Under these circumstances, which precluded a political solution, what should EPLF have done? And what steps did it take?
In the two terror filled years preceding the first EPLF organizational congress, the nature of the Dergue and the line and direction it had adopted were clearly evident. Its peace maneuvers, the barbaric strangulation of youth and other atrocities it perpetrated on the civilian population in the cities, its burning of villages and massacres in the rural areas such as Weki-Duba and Om-Hajer, the Nine Point Policy, the “Red March” invasion (July 1976), and the large-scale military preparation did not leave room for doubt.
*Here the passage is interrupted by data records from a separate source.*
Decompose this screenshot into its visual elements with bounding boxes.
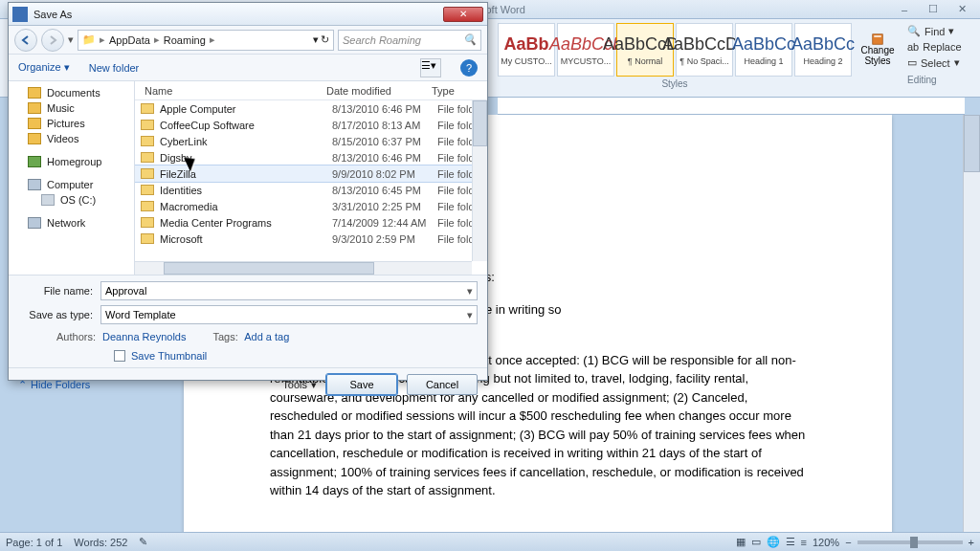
nav-pane[interactable]: DocumentsMusicPicturesVideos Homegroup C… [9,81,135,275]
folder-icon [141,233,154,244]
nav-drive[interactable]: OS (C:) [9,192,134,208]
table-row[interactable]: Digsby8/13/2010 6:46 PMFile folde [135,149,487,165]
save-thumbnail-label[interactable]: Save Thumbnail [131,350,207,362]
folder-icon [141,152,154,163]
style-box[interactable]: AaBbMy CUSTO... [498,23,555,77]
new-folder-button[interactable]: New folder [89,62,140,74]
page-status[interactable]: Page: 1 of 1 [6,537,62,548]
view-fullscreen-icon[interactable]: ▭ [751,536,761,548]
nav-computer[interactable]: Computer [9,177,134,192]
file-list[interactable]: Name Date modified Type Apple Computer8/… [135,81,487,275]
chevron-down-icon[interactable]: ▾ [467,309,473,321]
chevron-down-icon[interactable]: ▾ [467,285,473,298]
style-box[interactable]: AaBbCcHeading 2 [794,23,852,77]
folder-icon [141,103,154,114]
table-row[interactable]: Microsoft9/3/2010 2:59 PMFile folde [135,231,487,247]
ruler[interactable] [498,98,965,115]
chevron-down-icon[interactable]: ▾ [313,33,319,46]
change-styles-icon [872,33,883,45]
cancel-button[interactable]: Cancel [407,374,478,395]
list-vertical-scrollbar[interactable] [472,100,487,261]
scrollbar-thumb[interactable] [473,100,487,146]
chevron-up-icon: ⌃ [18,379,27,391]
nav-homegroup[interactable]: Homegroup [9,154,134,169]
folder-icon [28,102,41,114]
help-button[interactable]: ? [460,59,478,77]
save-as-dialog: Save As ✕ ▾ 📁 ▸ AppData ▸ Roaming ▸ ▾↻ S… [8,2,488,381]
table-row[interactable]: Apple Computer8/13/2010 6:46 PMFile fold… [135,100,487,117]
chevron-down-icon: ▾ [311,379,317,391]
view-button[interactable]: ☰▾ [420,58,441,77]
view-web-icon[interactable]: 🌐 [767,536,780,548]
style-box[interactable]: AaBbCcDc¶ No Spaci... [676,23,733,77]
restore-icon[interactable]: ☐ [921,3,946,16]
tags-field[interactable]: Add a tag [244,331,289,342]
folder-icon [141,201,154,211]
hide-folders-button[interactable]: ⌃Hide Folders [18,379,90,391]
nav-library-item[interactable]: Videos [9,131,134,146]
style-gallery[interactable]: AaBbMy CUSTO...AaBbCcLMYCUSTO...AaBbCcDc… [498,23,852,77]
select-button[interactable]: ▭Select ▾ [907,55,974,71]
table-row[interactable]: Identities8/13/2010 6:45 PMFile folde [135,182,487,198]
statusbar: Page: 1 of 1 Words: 252 ✎ ▦ ▭ 🌐 ☰ ≡ 120%… [0,532,980,551]
folder-icon [28,87,41,99]
zoom-out-button[interactable]: − [845,537,851,548]
refresh-icon[interactable]: ↻ [321,33,329,46]
view-outline-icon[interactable]: ☰ [786,536,795,548]
word-count[interactable]: Words: 252 [74,537,127,548]
organize-button[interactable]: Organize ▾ [18,61,70,74]
zoom-slider[interactable] [858,540,963,544]
replace-button[interactable]: abReplace [907,39,974,55]
list-horizontal-scrollbar[interactable] [135,261,472,275]
tools-button[interactable]: Tools ▾ [282,379,317,391]
computer-icon [28,179,41,190]
group-label-styles: Styles [498,78,852,89]
nav-library-item[interactable]: Pictures [9,116,134,131]
back-icon [20,34,32,46]
style-box[interactable]: AaBbCcHeading 1 [735,23,792,77]
folder-icon: 📁 [82,33,96,46]
table-row[interactable]: Media Center Programs7/14/2009 12:44 AMF… [135,214,487,231]
nav-library-item[interactable]: Documents [9,85,134,100]
find-button[interactable]: 🔍Find ▾ [907,23,974,39]
save-button[interactable]: Save [326,374,397,395]
scrollbar-thumb[interactable] [164,262,374,275]
view-print-icon[interactable]: ▦ [736,536,746,548]
dialog-close-button[interactable]: ✕ [443,7,483,22]
search-input[interactable]: Search Roaming 🔍 [338,30,481,51]
nav-library-item[interactable]: Music [9,100,134,116]
scrollbar-thumb[interactable] [964,115,980,172]
chevron-down-icon[interactable]: ▾ [68,33,74,46]
zoom-slider-knob[interactable] [910,537,918,548]
filename-input[interactable]: Approval▾ [100,281,478,300]
column-date[interactable]: Date modified [326,85,432,97]
filename-label: File name: [18,285,100,297]
forward-button[interactable] [41,29,64,52]
table-row[interactable]: Macromedia3/31/2010 2:25 PMFile folde [135,198,487,214]
savetype-select[interactable]: Word Template▾ [100,305,478,324]
zoom-level[interactable]: 120% [813,537,839,548]
view-draft-icon[interactable]: ≡ [801,537,807,548]
folder-icon [141,136,154,146]
table-row[interactable]: CoffeeCup Software8/17/2010 8:13 AMFile … [135,117,487,133]
authors-field[interactable]: Deanna Reynolds [102,331,186,342]
folder-icon [141,185,154,195]
vertical-scrollbar[interactable] [963,115,980,532]
change-styles-button[interactable]: Change Styles [858,23,898,77]
back-button[interactable] [14,29,37,52]
close-icon[interactable]: ✕ [949,3,974,16]
dialog-titlebar[interactable]: Save As ✕ [9,3,487,26]
zoom-in-button[interactable]: + [969,537,974,548]
column-type[interactable]: Type [432,85,487,97]
nav-network[interactable]: Network [9,215,134,231]
column-name[interactable]: Name [135,85,326,97]
save-thumbnail-checkbox[interactable] [114,350,125,362]
folder-icon [141,120,154,130]
proofing-icon[interactable]: ✎ [139,536,147,548]
minimize-icon[interactable]: – [892,3,917,16]
breadcrumb[interactable]: 📁 ▸ AppData ▸ Roaming ▸ ▾↻ [78,30,334,51]
table-row[interactable]: FileZilla9/9/2010 8:02 PMFile folde [135,165,487,182]
folder-icon [28,133,41,144]
table-row[interactable]: CyberLink8/15/2010 6:37 PMFile folde [135,133,487,149]
select-icon: ▭ [907,56,917,69]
In the first organizational congress, the EPLF assessed the nature of the Deruge regime, decided to vigorously pursue its all-sided struggle, formulated and set out to implement a military strategy of popular liberation and went on the offensive. The town of Karora was liberated on the eve of the first congress (07-01-77). Nakfa (23-03-77) Afabet (06-04-77), Dekmhare (06-07-77), Keren (08-07-77), Segeneiti (03-08-77), Digsa (05-08-77) were liberated in rapid succession. After the Massawa-Asmara high way came under the control of the Eritrean People’s Liberation Army on October 12 , 1977, Dogali (18-12-1977), parts of Masswa (21-12-77), Dongolo and Ghidae (24-1-78, Embatkala and Maihabar (25-1-78) and Nefacit and Seidici (27-01-78), Agordat (31-08-77), Mendefera (24-8-77), Adi Quala (12-8-77). All rural areas and all Eritrean towns with the exception of Asmara were under siege, partially freed. Massawa as well as Adi Keih, Barentu and Assab, were liberated.